Le maintien de leaders des partis politiques au gouvernement serait un autre signal fort d’IBK. Le président est conscient que certains ministres-chefs de partis politiques ne lui rendent pas service. Au lieu de s’employer à la mise en œuvre des promesses présidentielles, ils ont tout simplement choisi de transformer leur département en un cabinet de consultation et de placement de leurs militants. IBk les laisse faire alors qu’il leur a, à plusieurs reprises, lancé des pics en soutenant que les têtes de proue de la majorité n’étaient pas à la hauteur des enjeux politiques, au contraire d’une opposition tonitruante. Jusqu’où des ministres-chefs de partis continueront-ils à faire de la figuration au gouvernement ? L’on ne saurait le dire pour l’instant, mais, à la lumière du remaniement de la semaine dernière, l’on est en droit d’affirmer que le chef de l’Etat tient plus aux récompenses politiques qu’aux valeurs intrinsèques. IBk insinuerait aux autres têtes de proue de la majorité présidentielle que leur bord politique est en pole position, à travers ses cadres qui servent au gouvernement.
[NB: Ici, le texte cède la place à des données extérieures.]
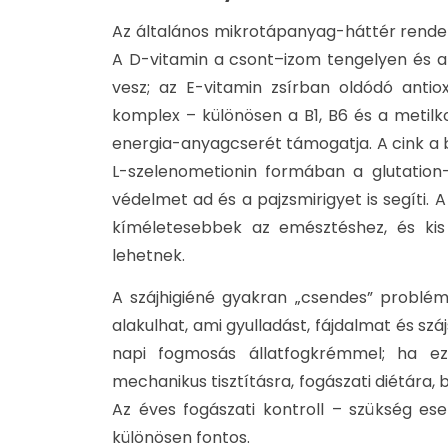
Az általános mikrotápanyag-háttér rende
A D-vitamin a csont–izom tengelyen és a
vesz; az E-vitamin zsírban oldódó anti
komplex – különösen a B1, B6 és a metilk
energia-anyagcserét támogatja. A cink a b
L-szelenometionin formában a glutation-
védelmet ad és a pajzsmirigyet is segíti. A
kíméletesebbek az emésztéshez, és ki
lehetnek.
A szájhigiéné gyakran „csendes” problé
alakulhat, ami gyulladást, fájdalmat és száj
napi fogmosás állatfogkrémmel; ha ez 
mechanikus tisztításra, fogászati diétára,
Az éves fogászati kontroll – szükség eset
különösen fontos.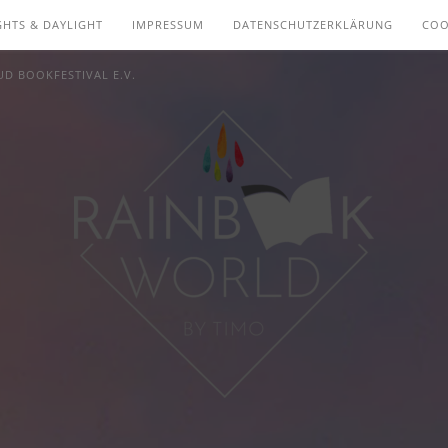
GHTS & DAYLIGHT
IMPRESSUM
DATENSCHUTZERKLÄRUNG
COO
D BOOKFESTIVAL E.V.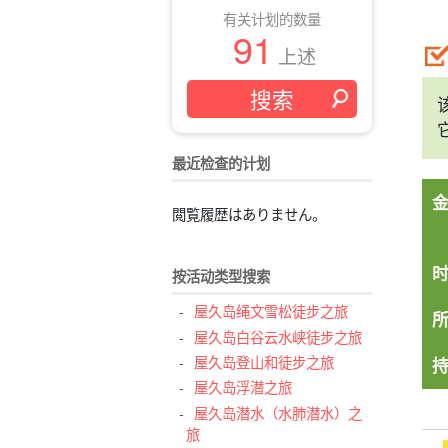
有关计划的数量
91
上述
最近检查的计划
閲覧履歴はありません。
按活动类型搜索
屋久岛绳文雪松徒步之旅
屋久岛白谷云水峡徒步之旅
屋久岛登山和徒步之旅
屋久岛浮潜之旅
屋久岛潜水（水肺潜水）之
旅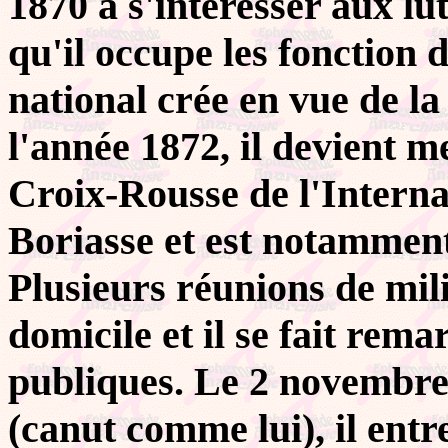
1870 à s'intéresser aux lut
qu'il occupe les fonction 
national crée en vue de la
l'année 1872, il devient m
Croix-Rousse de l'Interna
Boriasse et est notammen
Plusieurs réunions de mili
domicile et il se fait rem
publiques. Le 2 novembre
(canut comme lui), il ent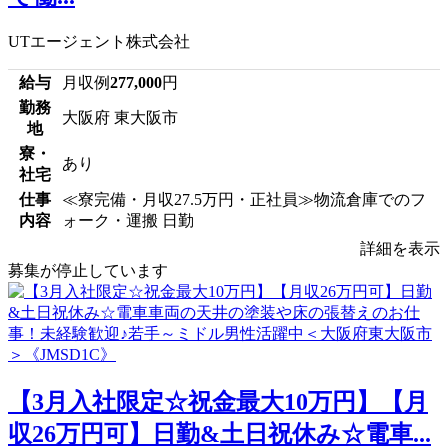
UTエージェント株式会社
給与
月収例
277,000
円
勤務
大阪府 東大阪市
地
寮・
あり
社宅
仕事
≪寮完備・月収27.5万円・正社員≫物流倉庫でのフ
内容
ォーク・運搬 日勤
詳細を表示
募集が停止しています
【3月入社限定☆祝金最大10万円】【月
収26万円可】日勤&土日祝休み☆電車...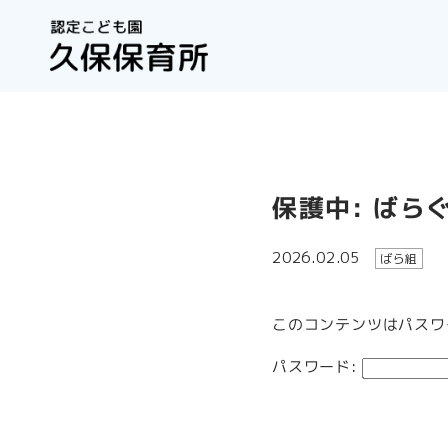
保護中: ば
2026.02.05
ばら組
このコンテンツはパスワ
パスワード: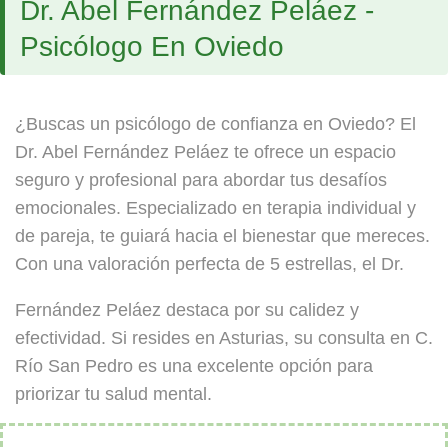
Dr. Abel Fernández Peláez -
Psicólogo En Oviedo
¿Buscas un psicólogo de confianza en Oviedo? El
Dr. Abel Fernández Peláez te ofrece un espacio
seguro y profesional para abordar tus desafíos
emocionales. Especializado en terapia individual y
de pareja, te guiará hacia el bienestar que mereces.
Con una valoración perfecta de 5 estrellas, el Dr.
Fernández Peláez destaca por su calidez y
efectividad. Si resides en Asturias, su consulta en C.
Río San Pedro es una excelente opción para
priorizar tu salud mental.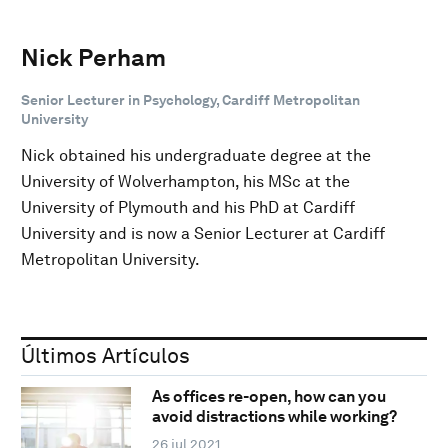
Nick Perham
Senior Lecturer in Psychology, Cardiff Metropolitan
University
Nick obtained his undergraduate degree at the
University of Wolverhampton, his MSc at the
University of Plymouth and his PhD at Cardiff
University and is now a Senior Lecturer at Cardiff
Metropolitan University.
Últimos Artículos
As offices re-open, how can you
avoid distractions while working?
26 jul 2021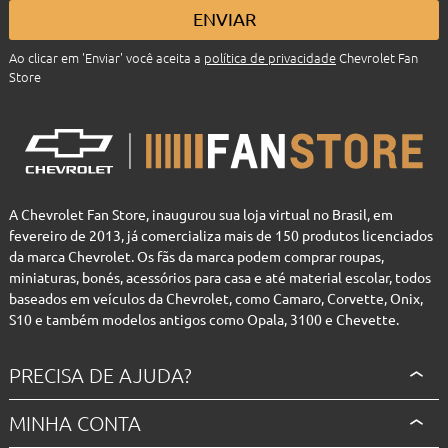
ENVIAR
Ao clicar em 'Enviar' você aceita a
política de privacidade
Chevrolet Fan
Store
A Chevrolet Fan Store, inaugurou sua loja virtual no Brasil, em
fevereiro de 2013, já comercializa mais de 150 produtos licenciados
da marca Chevrolet. Os fãs da marca podem comprar roupas,
miniaturas, bonés, acessórios para casa e até material escolar, todos
baseados em veículos da Chevrolet, como Camaro, Corvette, Onix,
S10 e também modelos antigos como Opala, 3100 e Chevette.
PRECISA DE AJUDA?
MINHA CONTA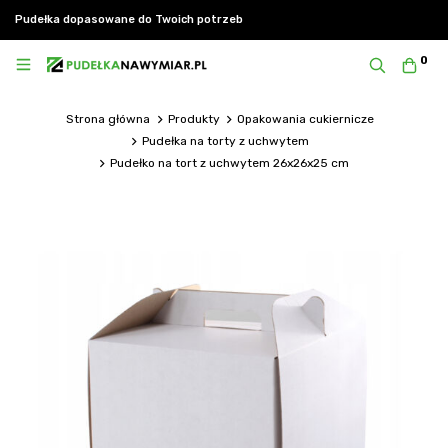
Pudełka dopasowane do Twoich potrzeb
0
Strona główna
Produkty
Opakowania cukiernicze
Pudełka na torty z uchwytem
Pudełko na tort z uchwytem 26x26x25 cm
Quid de l’opposition politique? Bien qu’elle ne fasse pas partie du gouvernement, l’opposition accorde une attention particulière au travail gouvernemental et aux actes du président de la République. IBk apprécie le courage politique de l’opposition et la pertinence de certaines de ses critiques. Il y a quelques mois, le PM Modibo Keita avait été accusé par des milieux proches de la majorité de vouloir tendre la main aux opposants pour une éventuelle entrée au gouvernement. L’on pensait donc qu’IBK souhaitait solidifier le team Modibo Keita par des arrivées de taille, particulièrement de l’opposition. Toutefois, le président est dans la même logique qu’au départ : pas question de collaborer avec quelqu’un qui ne regarde pas dans la même direction que lui. En tout cas, le réaménagement gouvernemental a prouvé que l’on est encore loin de l’union souhaitée et que l’orgueil d’IBK l’éloignerait de certains compromis, même au bénéfice de la nation.